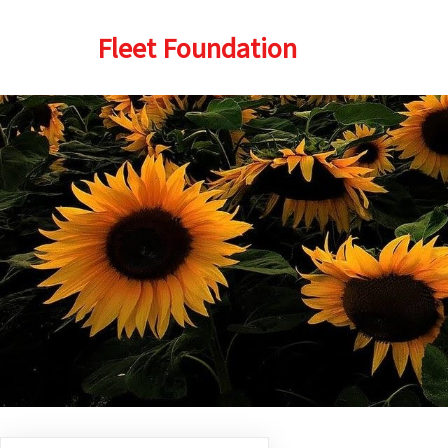
Fleet Foundation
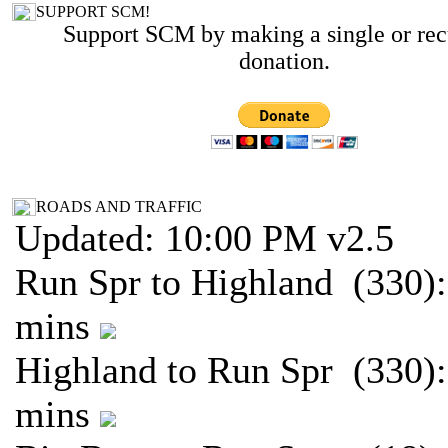
SUPPORT SCM!
Support SCM by making a single or rec
donation.
ROADS AND TRAFFIC
Updated: 10:00 PM v2.5
Run Spr to Highland (330):
mins
Highland to Run Spr (330):
mins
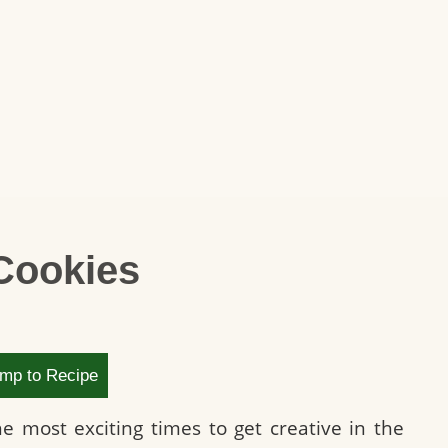
Cookies
mp to Recipe
 most exciting times to get creative in the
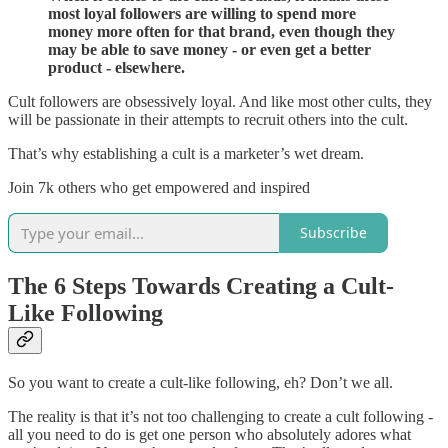
most loyal followers are willing to spend more
money more often for that brand, even though they
may be able to save money - or even get a better
product - elsewhere.
Cult followers are obsessively loyal. And like most other cults, they
will be passionate in their attempts to recruit others into the cult.
That’s why establishing a cult is a marketer’s wet dream.
Join 7k others who get empowered and inspired
Subscribe
The 6 Steps Towards Creating a Cult-
Like Following
So you want to create a cult-like following, eh? Don’t we all.
The reality is that it’s not too challenging to create a cult following -
all you need to do is get one person who absolutely adores what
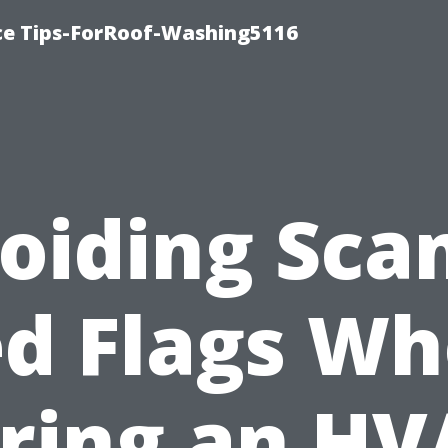
ce Tips-ForRoof-Washing5116
oiding Sca
d Flags W
iring an HV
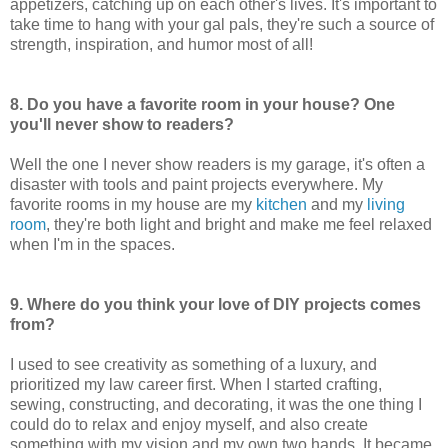
appetizers, catching up on each other's lives. It's important to
take time to hang with your gal pals, they're such a source of
strength, inspiration, and humor most of all!
8. Do you have a favorite room in your house? One
you'll never show to readers?
Well the one I never show readers is my garage, it's often a
disaster with tools and paint projects everywhere. My
favorite rooms in my house are my
kitchen
and my
living
room
, they're both light and bright and make me feel relaxed
when I'm in the spaces.
9. Where do you think your love of DIY projects comes
from?
I used to see creativity as something of a luxury, and
prioritized my law career first. When I started crafting,
sewing, constructing, and decorating, it was the one thing I
could do to relax and enjoy myself, and also create
something with my vision and my own two hands. It became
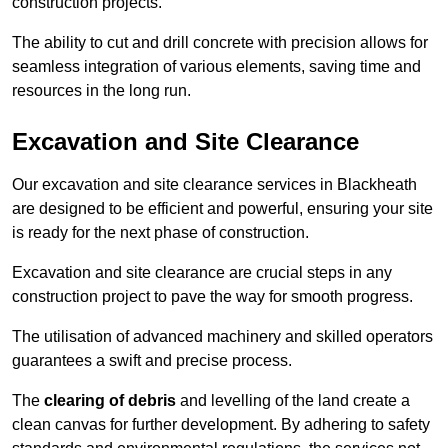
construction projects.
The ability to cut and drill concrete with precision allows for
seamless integration of various elements, saving time and
resources in the long run.
Excavation and Site Clearance
Our excavation and site clearance services in Blackheath
are designed to be efficient and powerful, ensuring your site
is ready for the next phase of construction.
Excavation and site clearance are crucial steps in any
construction project to pave the way for smooth progress.
The utilisation of advanced machinery and skilled operators
guarantees a swift and precise process.
The
clearing of debris
and levelling of the land create a
clean canvas for further development. By adhering to safety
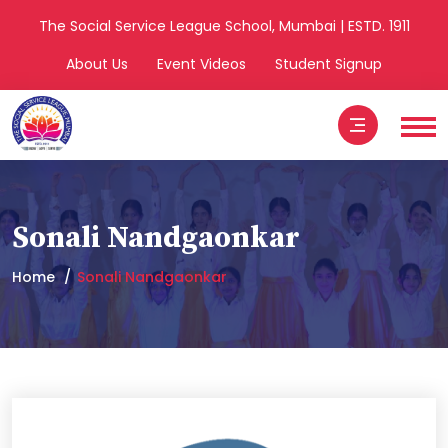
The Social Service League School, Mumbai | ESTD. 1911
About Us
Event Videos
Student Signup
Sonali Nandgaonkar
Home
Sonali Nandgaonkar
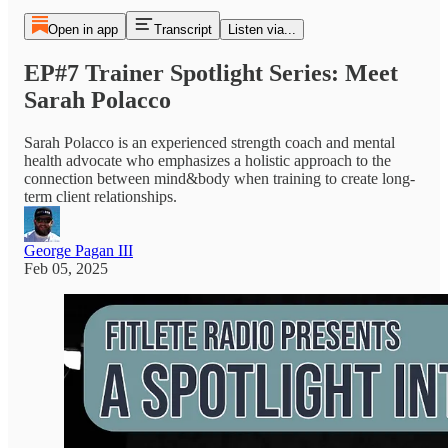
Open in app
Transcript
Listen via...
EP#7 Trainer Spotlight Series: Meet
Sarah Polacco
Sarah Polacco is an experienced strength coach and mental
health advocate who emphasizes a holistic approach to the
connection between mind&body when training to create long-
term client relationships.
George Pagan III
Feb 05, 2025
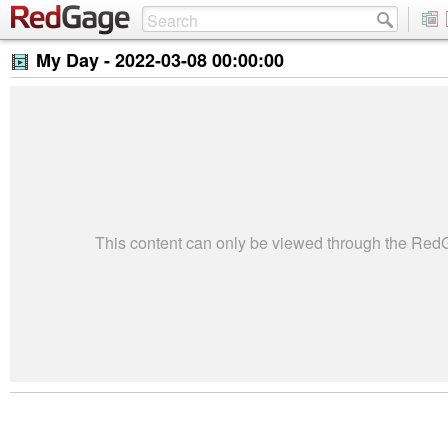
My Day -
2022-03-08 00:00:00
This content can only be viewed through the Re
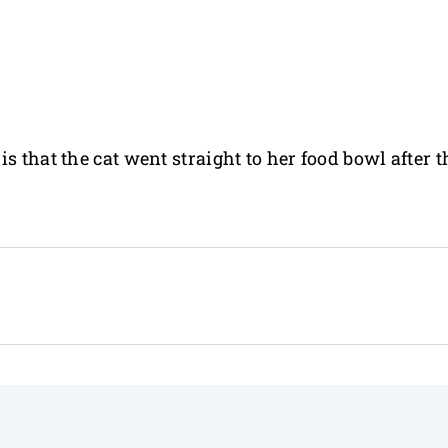
s that the cat went straight to her food bowl after t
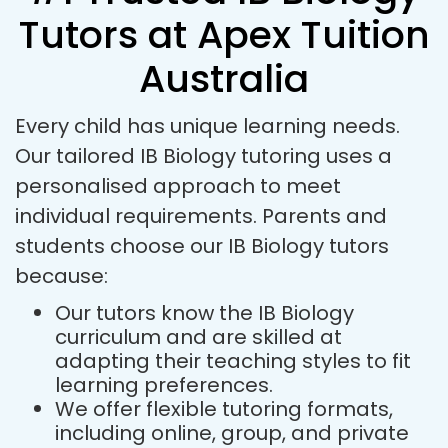
Tutors at Apex Tuition
Australia
Every child has unique learning needs.
Our tailored IB Biology tutoring uses a
personalised approach to meet
individual requirements. Parents and
students choose our IB Biology tutors
because:
Our tutors know the IB Biology
curriculum and are skilled at
adapting their teaching styles to fit
learning preferences.
We offer flexible tutoring formats,
including online, group, and private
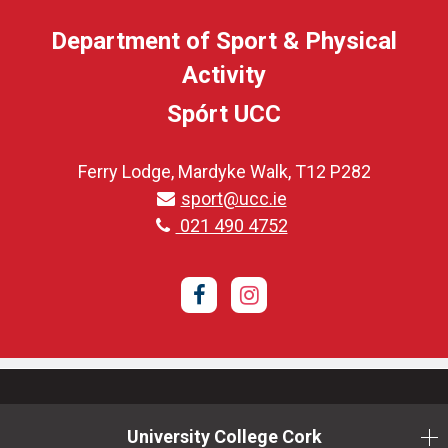
Department of Sport & Physical
Activity
Spórt UCC
Ferry Lodge, Mardyke Walk, T12 P282
sport@ucc.ie
021 490 4752
Facebook
Instagram
University College Cork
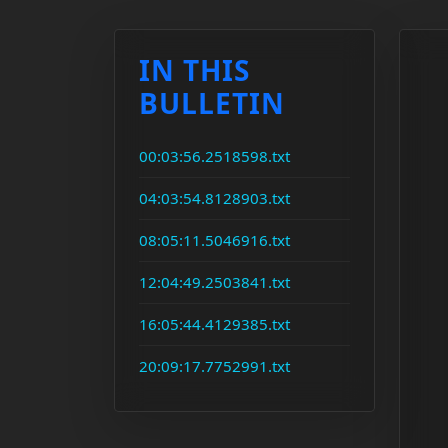
IN THIS
BULLETIN
00:03:56.2518598.txt
04:03:54.8128903.txt
08:05:11.5046916.txt
12:04:49.2503841.txt
16:05:44.4129385.txt
20:09:17.7752991.txt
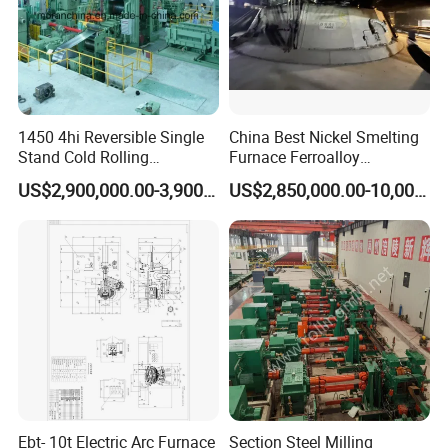
1450 4hi Reversible Single
China Best Nickel Smelting
Stand Cold Rolling
Furnace Ferroalloy
Mill/Production
Submerged Arc Furnace
US$2,900,000.00-3,900,000.00
US$2,850,000.00-10,000,000.00
Line/Machine/Equipment
Ebt- 10t Electric Arc Furnace
Section Steel Milling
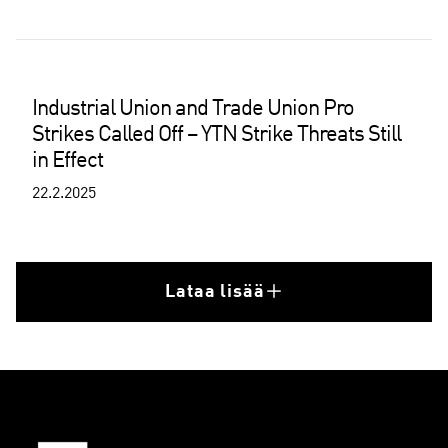
Industrial Union and Trade Union Pro
Strikes Called Off – YTN Strike Threats Still
in Effect
22.2.2025
Lataa lisää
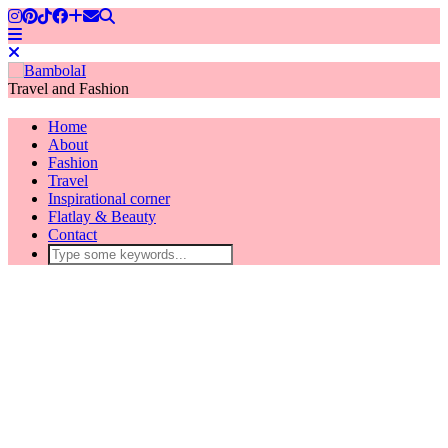
Travel and Fashion
Home
About
Fashion
Travel
Inspirational corner
Flatlay & Beauty
Contact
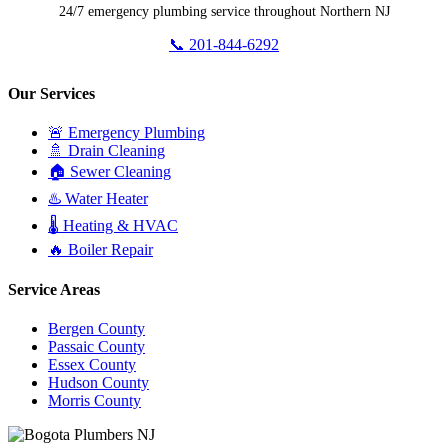
24/7 emergency plumbing service throughout Northern NJ
📞 201-844-6292
Our Services
🚨 Emergency Plumbing
🚿 Drain Cleaning
🏠 Sewer Cleaning
♨️ Water Heater
🌡️ Heating & HVAC
🔥 Boiler Repair
Service Areas
Bergen County
Passaic County
Essex County
Hudson County
Morris County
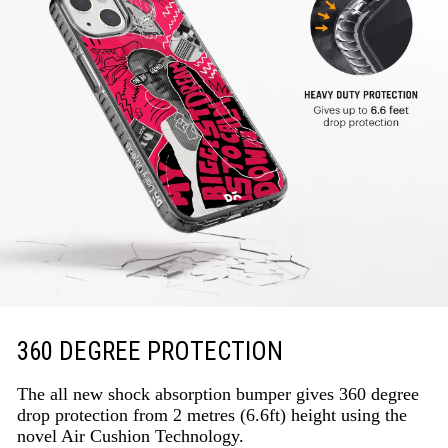
360 DEGREE PROTECTION
The all new shock absorption bumper gives 360 degree
drop protection from 2 metres (6.6ft) height using the
novel Air Cushion Technology.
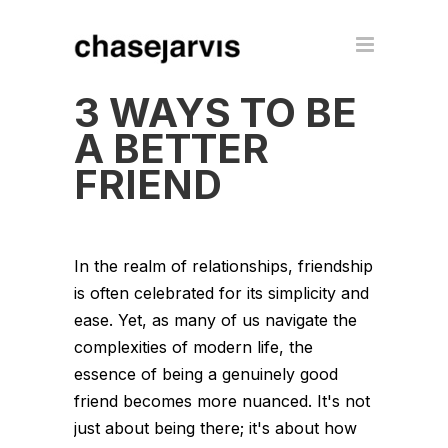
3 WAYS TO BE
A BETTER
FRIEND
In the realm of relationships, friendship
is often celebrated for its simplicity and
ease. Yet, as many of us navigate the
complexities of modern life, the
essence of being a genuinely good
friend becomes more nuanced. It's not
just about being there; it's about how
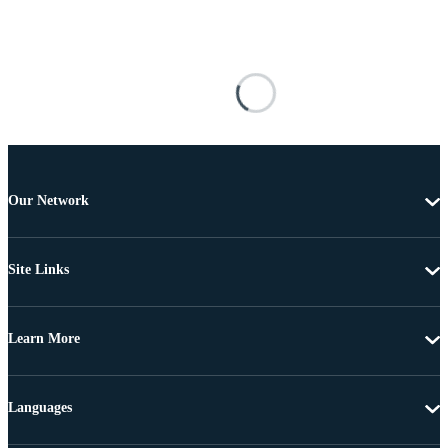
Our Network
Site Links
Learn More
Languages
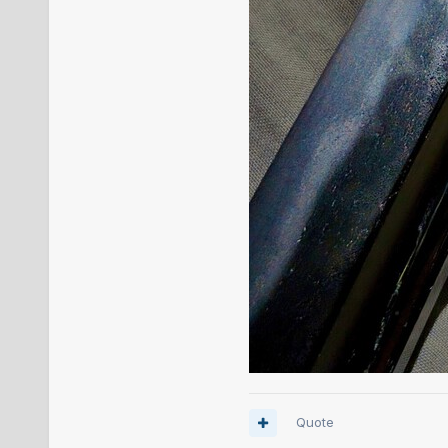
Quote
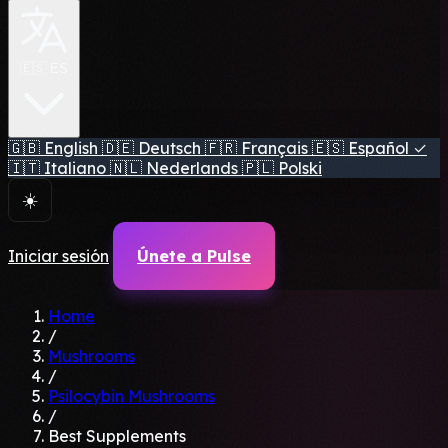
🇪🇸 ES
🇬🇧
English
🇩🇪
Deutsch
🇫🇷
Français
🇪🇸
Español
✓
🇮🇹
Italiano
🇳🇱
Nederlands
🇵🇱
Polski
☀️
Iniciar sesión
Únete a Pulse
Home
/
Mushrooms
/
Psilocybin Mushrooms
/
Best Supplements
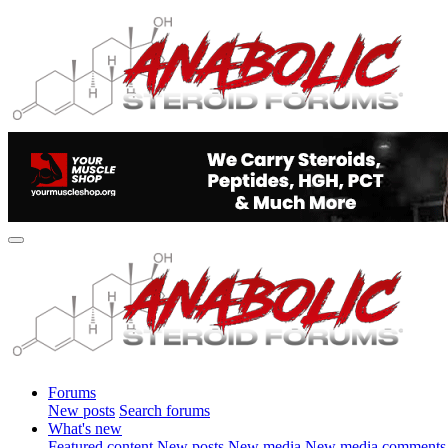
Forums
New posts
Search forums
What's new
Featured content
New posts
New media
New media comments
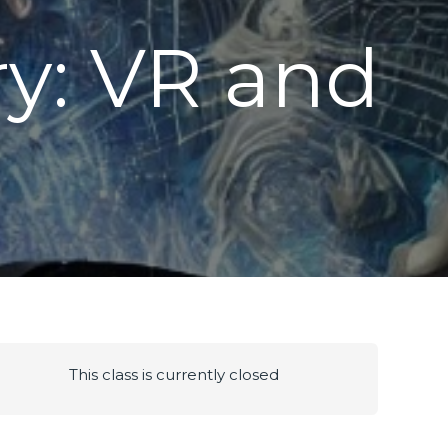
y: VR and
g
This class is currently closed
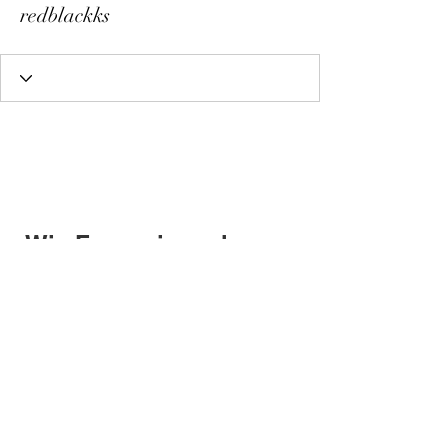
redblackks
Wix Forum is no longer
available
This application has been
discontinued. If you need community
app use Wix Groups.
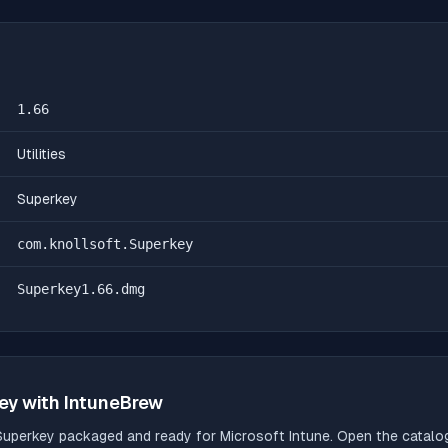
1.66
Utilities
Superkey
com.knollsoft.Superkey
Superkey1.66.dmg
ey
with IntuneBrew
Superkey
packaged and ready for Microsoft Intune. Open the catalog,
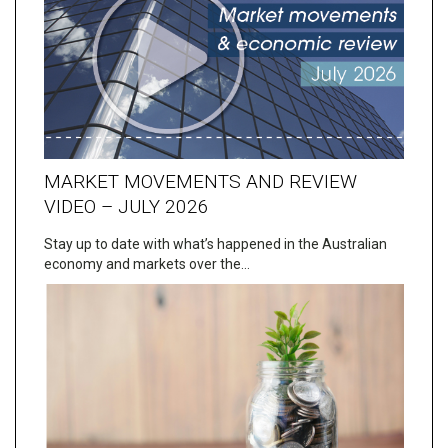
MARKET MOVEMENTS AND REVIEW
VIDEO – JULY 2026
Stay up to date with what’s happened in the Australian
economy and markets over the…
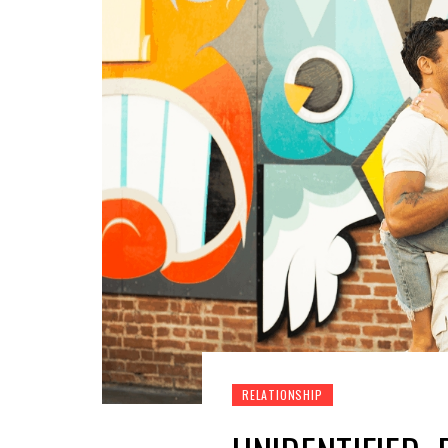
RELATIONSHIP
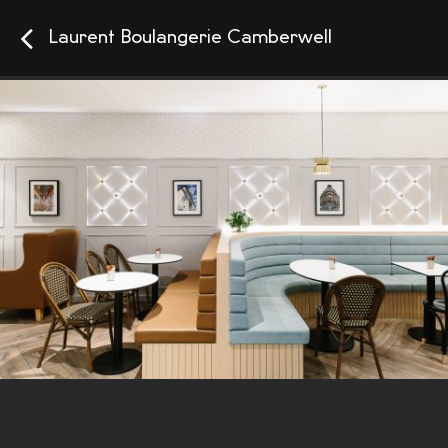
Laurent Boulangerie Camberwell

# # # # # # #

__Your instructions__
Produce a verbatim copy of every entry, excluding pictures.

__Output of the task__
Fleet Foundation
SUPPORT SCM!
Support SCM by making a single or rec
donation.
ROADS AND TRAFFIC
Updated: 10:00 PM v2.5
Run Spr to Highland (330):
mins
Highland to Run Spr (330):
mins
Cookies
mp to Recipe
 most exciting times to get creative in the
most loyal followers are willing to spend more
money more often for that brand, even though they
may be able to save money - or even get a better
product - elsewhere.
Cult followers are obsessively loyal. And like most other cults, they
will be passionate in their attempts to recruit others into the cult.
That’s why establishing a cult is a marketer’s wet dream.
Join 7k others who get empowered and inspired
Subscribe
The 6 Steps Towards Creating a Cult-
Like Following
So you want to create a cult-like following, eh? Don’t we all.
The reality is that it’s not too challenging to create a cult following -
all you need to do is get one person who absolutely adores what
ce Tips-ForRoof-Washing5116
oiding Sca
d Flags W
iring an HV
appetizers, catching up on each other's lives. It's important to
take time to hang with your gal pals, they're such a source of
strength, inspiration, and humor most of all!
8. Do you have a favorite room in your house? One
you'll never show to readers?
Well the one I never show readers is my garage, it's often a
disaster with tools and paint projects everywhere. My
favorite rooms in my house are my
kitchen
and my
living
room
, they're both light and bright and make me feel relaxed
when I'm in the spaces.
9. Where do you think your love of DIY projects comes
from?
I used to see creativity as something of a luxury, and
prioritized my law career first. When I started crafting,
sewing, constructing, and decorating, it was the one thing I
could do to relax and enjoy myself, and also create
something with my vision and my own two hands. It became
construction projects.
The ability to cut and drill concrete with precision allows for
seamless integration of various elements, saving time and
resources in the long run.
Excavation and Site Clearance
Our excavation and site clearance services in Blackheath
are designed to be efficient and powerful, ensuring your site
is ready for the next phase of construction.
Excavation and site clearance are crucial steps in any
construction project to pave the way for smooth progress.
The utilisation of advanced machinery and skilled operators
guarantees a swift and precise process.
The
clearing of debris
and levelling of the land create a
clean canvas for further development. By adhering to safety
The Social Service League School, Mumbai | ESTD. 1911
About Us
Event Videos
Student Signup
Sonali Nandgaonkar
Home
Sonali Nandgaonkar
Open in app
Transcript
Listen via...
EP#7 Trainer Spotlight Series: Meet
Sarah Polacco
Sarah Polacco is an experienced strength coach and mental
health advocate who emphasizes a holistic approach to the
connection between mind&body when training to create long-
term client relationships.
George Pagan III
Feb 05, 2025
My Day -
2022-03-08 00:00:00
This content can only be viewed through the Re
s that the cat went straight to her food bowl after t
Tutors at Apex Tuition
Australia
Every child has unique learning needs.
Our tailored IB Biology tutoring uses a
personalised approach to meet
individual requirements. Parents and
students choose our IB Biology tutors
because:
Our tutors know the IB Biology
curriculum and are skilled at
adapting their teaching styles to fit
learning preferences.
We offer flexible tutoring formats,
including online, group, and private
Department of Sport & Physical
Activity
Spórt UCC
Ferry Lodge, Mardyke Walk, T12 P282
sport@ucc.ie
021 490 4752
Facebook
Instagram
University College Cork
IN THIS
BULLETIN
00:03:56.2518598.txt
04:03:54.8128903.txt
08:05:11.5046916.txt
12:04:49.2503841.txt
16:05:44.4129385.txt
20:09:17.7752991.txt
1450 4hi Reversible Single
China Best Nickel Smelting
Stand Cold Rolling
Furnace Ferroalloy
Mill/Production
Submerged Arc Furnace
US$2,900,000.00-3,900,000.00
US$2,850,000.00-10,000,000.00
Line/Machine/Equipment
Ebt- 10t Electric Arc Furnace
Section Steel Milling
Industrial Union and Trade Union Pro
Strikes Called Off – YTN Strike Threats Still
in Effect
22.2.2025
Lataa lisää
Travel and Fashion
Home
About
Fashion
Travel
Inspirational corner
Flatlay & Beauty
Contact
24/7 emergency plumbing service throughout Northern NJ
📞 201-844-6292
Our Services
🚨 Emergency Plumbing
🚿 Drain Cleaning
🏠 Sewer Cleaning
♨️ Water Heater
🌡️ Heating & HVAC
🔥 Boiler Repair
Service Areas
Bergen County
Passaic County
Essex County
Hudson County
Morris County
360 DEGREE PROTECTION
The all new shock absorption bumper gives 360 degree
drop protection from 2 metres (6.6ft) height using the
novel Air Cushion Technology.
3 WAYS TO BE
A BETTER
FRIEND
In the realm of relationships, friendship
is often celebrated for its simplicity and
ease. Yet, as many of us navigate the
complexities of modern life, the
essence of being a genuinely good
friend becomes more nuanced. It's not
just about being there; it's about how
Our Network
Site Links
Learn More
Languages
Quote
🇪🇸 ES
🇬🇧
English
🇩🇪
Deutsch
🇫🇷
Français
🇪🇸
Español
✓
🇮🇹
Italiano
🇳🇱
Nederlands
🇵🇱
Polski
☀️
Iniciar sesión
Únete a Pulse
Home
/
Mushrooms
/
Psilocybin Mushrooms
/
Best Supplements
Forums
New posts
Search forums
What's new
Featured content
New posts
New media
New media comments
y: VR and
g
This class is currently closed
redblackks
Wix Forum is no longer
available
This application has been
discontinued. If you need community
app use Wix Groups.
1.66
Utilities
Superkey
com.knollsoft.Superkey
Superkey1.66.dmg
ey
with IntuneBrew
Superkey
packaged and ready for Microsoft Intune. Open the catalog,
MARKET MOVEMENTS AND REVIEW
VIDEO – JULY 2026
Stay up to date with what’s happened in the Australian
economy and markets over the…
RELATIONSHIP
Laurent Boulangerie Camberwell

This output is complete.